All told, Gemma prepared almost 350 pieces with SLSO ensembles, including works as a cover (fill-in) conductor. She regularly conducted Live at Powell Hall concerts including tributes to Johnny Cash, Ella Fitzgerald, and Frank Sinatra. She charmed audiences of 15,000 people at Forest Park in 2017 and 2018. She conducted the SLSO in live performances with Wyclef Jean, the Indigo Girls, and Live From Here with Chris Thile—a nationally syndicated radio program heard by millions of listeners. Film scores she conducted include Jurassic Park, North by Northwest, The Nightmare Before Christmas, and Disney: A Decade in Concert.


But one of her most important roles was that of a teacher and mentor as Music Director of the St. Louis Symphony Youth Orchestra, which celebrated its 50th anniversary this season.

“I’ve definitely been encouraged and inspired by these young musicians,” she said.


The Youth Orchestra represents the next wave of great musicians, Gemma said, and she loved “seeing how dedicated and passionate they are.”


She’s undoubtedly grown along with each season’s Youth Orchestra as they work to prepare a trio of concerts each season.


“It’s astonishing and fascinating to see what we achieve,” she said, noting that leading a youth orchestra presents different challenges from leading the SLSO, but has just as many rewards.


She’s watched the Youth Orchestra prepare some of classical music’s best-known and most-respected works—Brahms’ Symphony No. 1, Beethoven’s Symphony No. 3, Berlioz’s Symphonie fantastique, Debussy’s La Mer, and others—while maturing into more refined musicians.


Meanwhile, Gemma herself, during her time as Resident Conductor, has refined her craft, and her star has risen in the classical music landscape. Over the past four years, she’s made debuts with the New York Philharmonic, San Francisco Symphony, Cleveland Symphony Orchestra, and will continue her role as the Dallas Symphony Orchestra’s Principal Guest Conductor.

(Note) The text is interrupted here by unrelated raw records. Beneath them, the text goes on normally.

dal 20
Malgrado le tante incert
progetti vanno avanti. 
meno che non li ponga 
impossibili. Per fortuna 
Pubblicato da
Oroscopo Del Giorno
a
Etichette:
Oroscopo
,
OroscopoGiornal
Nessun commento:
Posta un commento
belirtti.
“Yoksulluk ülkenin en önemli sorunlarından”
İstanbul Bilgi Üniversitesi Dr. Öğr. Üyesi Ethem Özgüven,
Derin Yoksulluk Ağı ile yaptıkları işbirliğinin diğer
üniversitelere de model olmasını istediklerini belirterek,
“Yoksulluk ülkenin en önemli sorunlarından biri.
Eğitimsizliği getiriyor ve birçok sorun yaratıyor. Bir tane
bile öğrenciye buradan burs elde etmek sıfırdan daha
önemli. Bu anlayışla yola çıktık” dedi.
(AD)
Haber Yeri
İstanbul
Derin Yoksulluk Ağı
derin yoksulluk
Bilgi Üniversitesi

She credits SLSO Music Director Stéphane Denève and former Music Director David Robertson for being generous with their time and resources. Both became valued mentors to Gemma.

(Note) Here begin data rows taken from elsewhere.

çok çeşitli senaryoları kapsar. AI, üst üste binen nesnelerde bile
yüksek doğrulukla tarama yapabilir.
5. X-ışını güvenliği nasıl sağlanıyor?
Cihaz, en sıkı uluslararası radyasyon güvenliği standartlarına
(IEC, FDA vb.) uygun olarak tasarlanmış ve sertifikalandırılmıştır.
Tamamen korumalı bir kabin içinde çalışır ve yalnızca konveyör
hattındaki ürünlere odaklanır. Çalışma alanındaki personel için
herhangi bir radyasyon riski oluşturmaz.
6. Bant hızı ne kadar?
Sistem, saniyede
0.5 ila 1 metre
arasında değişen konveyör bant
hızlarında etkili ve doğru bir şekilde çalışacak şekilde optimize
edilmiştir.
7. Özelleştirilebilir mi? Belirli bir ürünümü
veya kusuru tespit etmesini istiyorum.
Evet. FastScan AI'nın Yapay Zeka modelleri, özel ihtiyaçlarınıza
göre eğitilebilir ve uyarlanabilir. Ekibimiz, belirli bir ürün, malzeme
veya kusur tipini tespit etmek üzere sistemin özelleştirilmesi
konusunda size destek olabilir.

SLSO Resident Conductor Gemma New conducts the annual concert in Forest Park in 2018.

Gemma says she’ll miss the serenity of Forest Park and the many wonderful restaurants that served as settings for her to create lifelong friendships. But it’s the people of St. Louis, who she described as “incredibly warm and welcoming,” along with members of the SLSO, that’s she’ll miss the most.


“Thank you for being such incredible colleagues and a great city for allowing to have a wonderful four years,” she said in reflection. But she doesn’t quite say goodbye. For Gemma, it’s more of a “see you later.”

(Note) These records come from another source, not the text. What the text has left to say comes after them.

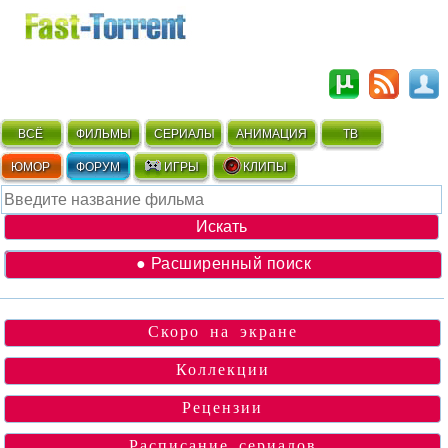
ВСЁ
ФИЛЬМЫ
СЕРИАЛЫ
АНИМАЦИЯ
ТВ
ЮМОР
ФОРУМ
ИГРЫ
КЛИПЫ
● Расширенный поиск
Скоро на экране
Коллекции
Рецензии
Расписание сериалов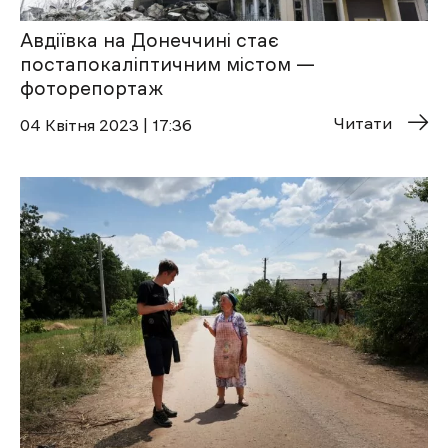
Авдіївка на Донеччині стає
постапокаліптичним містом —
фоторепортаж
Читати
04 Квітня 2023 | 17:36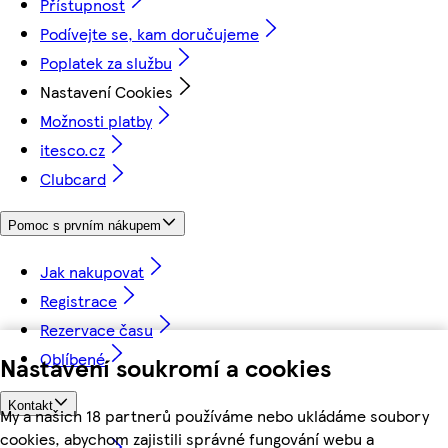
Přístupnost
Podívejte se, kam doručujeme
Poplatek za službu
Nastavení Cookies
Možnosti platby
itesco.cz
Clubcard
Pomoc s prvním nákupem
Jak nakupovat
Registrace
Rezervace času
Oblíbené
Nastavení soukromí a cookies
Kontakt
My a našich 18 partnerů používáme nebo ukládáme soubory
cookies, abychom zajistili správné fungování webu a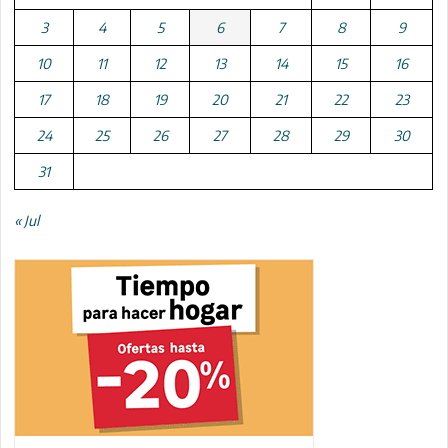
3
4
5
6
7
8
9
10
11
12
13
14
15
16
17
18
19
20
21
22
23
24
25
26
27
28
29
30
31
« Jul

Already, she’s scheduled to return to St. Louis to conduct the SLSO in April 2021. She’ll conduct a program of American works including Copland’s ephemeral Appalachian Spring Suite; Century Rolls, a piano concert with pianist Emanuel Ax written by John Adams (one of her favorite composers of today); a new work by up-and-coming composer Jessie Montgomery; and Gershwin’s Porgy and Bess—melodies Gemma calls “irresistible.”


The SLSO has a longstanding tradition of American music, and Gemma says, “to be able to perform American music with this orchestra is an absolute honor.”


Although concert cancellations in response to the COVID-19 pandemic cut short her tenure as Resident Conductor, Gemma doesn’t dwell on it. She’s instead casting her gaze to the evolution of her relationship with the SLSO.


She hopes to one day conduct the orchestra in Prokofiev’s mighty Symphony No. 5, which she was supposed to conduct in April at her final classical concert as SLSO Resident Conductor.


“Conducting is a long road,” she says. “I’ll forever value the opportunity to work with the SLSO and its musicians and gain ideas from them.”


If she has a final thought about her time in St. Louis, it’s anything but final.

She pauses briefly.


“I look forward to seeing everyone again soon.”